The countdown to the Falmouth International Sea Shanty Festival continues with a look at two more of the groups who will be performing in June.

Cape Cornwall Singers were formed early in 1997 in an attempt to resurrect the singing tradition in the local pubs around St Just. Once a familiar sound at weekends, and especially during St Just Feast, singing in the town had declined in recent years due mainly to the closure of the tin mines.

The first of many public appearances for the singers came in April 1997, which was followed by a guest appearance at the Tall Ships concert at Pendennis Castle in July and the Cornish Gorsedd in September of 1998. Brief television appearances, the release of their first CD/cassette tape, Our Beautiful Land, followed by their second CD, Men of Cornwall, in 2000, and local radio exposure, have kept Cape Singers in the public eye.

"Much of our success is due to the efforts of singer songwriter Harry Glasson who continues to write many of our most popular songs about Cornwall, our people and our traditions," said a spokesman. The Singers have been on many tours and in 2001 they sang at the Kernewek Lowender, the world's largest Cornish festival in Australia.
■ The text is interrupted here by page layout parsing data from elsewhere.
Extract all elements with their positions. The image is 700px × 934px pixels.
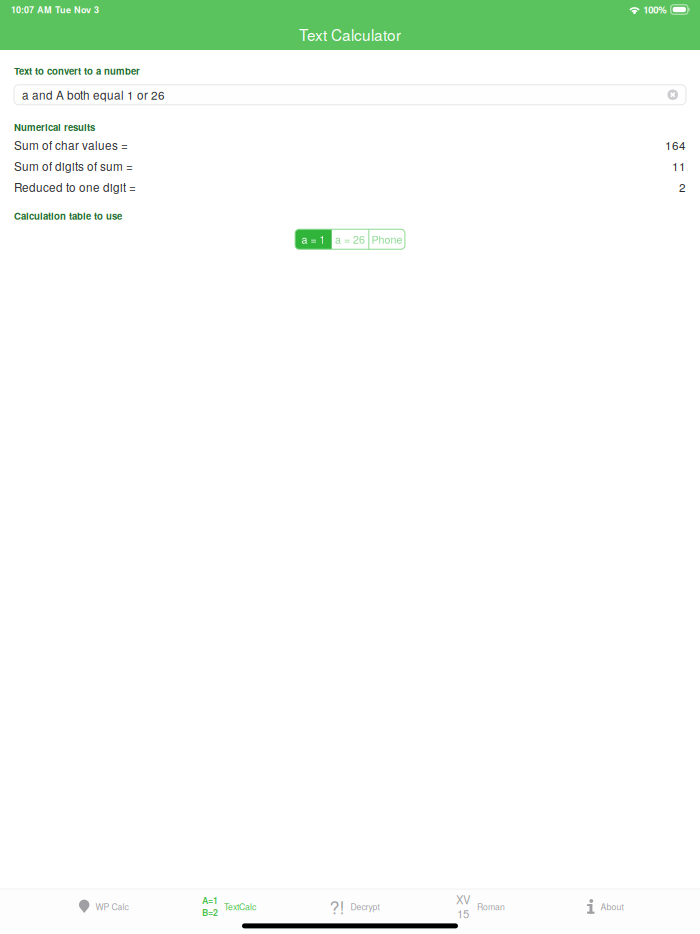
button[interactable]: a = 1: [295, 229, 332, 249]
staticText: Roman: [477, 900, 505, 913]
staticText: 10:07 AM: [11, 3, 52, 16]
staticText: XV: [456, 891, 470, 907]
staticText: Sum of digits of sum =: [14, 158, 133, 174]
staticText: a = 26: [335, 232, 365, 247]
button[interactable]: a = 26: [332, 229, 368, 249]
staticText: 164: [665, 137, 686, 153]
staticText: Text to convert to a number: [14, 64, 140, 78]
button[interactable]: XV: [417, 889, 543, 923]
staticText: 100%: [643, 3, 667, 16]
staticText: 2: [679, 179, 686, 195]
button[interactable]: About: [543, 889, 668, 923]
staticText: Phone: [372, 232, 403, 247]
button[interactable]: Clear text: [668, 90, 678, 100]
staticText: Sum of char values =: [14, 137, 128, 153]
staticText: 11: [672, 158, 686, 174]
button[interactable]: Phone: [369, 229, 405, 249]
button[interactable]: ?!: [292, 889, 417, 923]
staticText: Calculation table to use: [14, 209, 122, 223]
staticText: Decrypt: [350, 900, 380, 913]
button[interactable]: WP Calc: [41, 889, 166, 923]
staticText: 15: [457, 905, 469, 921]
staticText: Numerical results: [14, 120, 95, 134]
staticText: Reduced to one digit =: [14, 179, 136, 195]
staticText: Text Calculator: [299, 24, 401, 46]
staticText: a = 1: [301, 232, 325, 247]
staticText: A=1: [202, 894, 218, 907]
button[interactable]: A=1: [166, 889, 292, 923]
staticText: TextCalc: [224, 900, 256, 913]
staticText: Tue Nov 3: [55, 3, 99, 16]
staticText: B=2: [202, 906, 218, 919]
staticText: ?!: [330, 894, 344, 919]
staticText: a and A both equal 1 or 26: [22, 86, 165, 103]
staticText: WP Calc: [95, 900, 128, 913]
staticText: About: [600, 900, 624, 913]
Two years later they released their third CD, Along the Shore, and that autumn they travelled to Brittany to sample some French culture. In 2014 they were invited to Allihies in the southwest of Ireland where they represented Cornwall and Cornish mining at an Ireland-wide tourism initiative called The Gathering. Baldrick’s Plan are a male trio who specialise in strong harmony singing, largely unaccompanied but, where appropriate, supplemented with guitars, mandola, fiddle and cittern. The trio have thrilled audiences throughout Cornwall and beyond, at clubs and festivals such as Perranporth Shout, St Ives September Festival, Mousehole Sea, Salt and Sails Festival and Newlyn Fish Festival.

Based in Newlyn, their repertoire includes a fine range of fishing songs, along with a good peppering of maritime and naval songs, and the odd shanty. Their combination of stunning harmonies, exciting arrangements and relaxed good humour makes them a delight for listeners wherever they perform.

The Falmouth International Sea Shanty Festival will see up to 60 groups perform at venues across the town from June 17 to 19, with all the money raised going to the RNLI.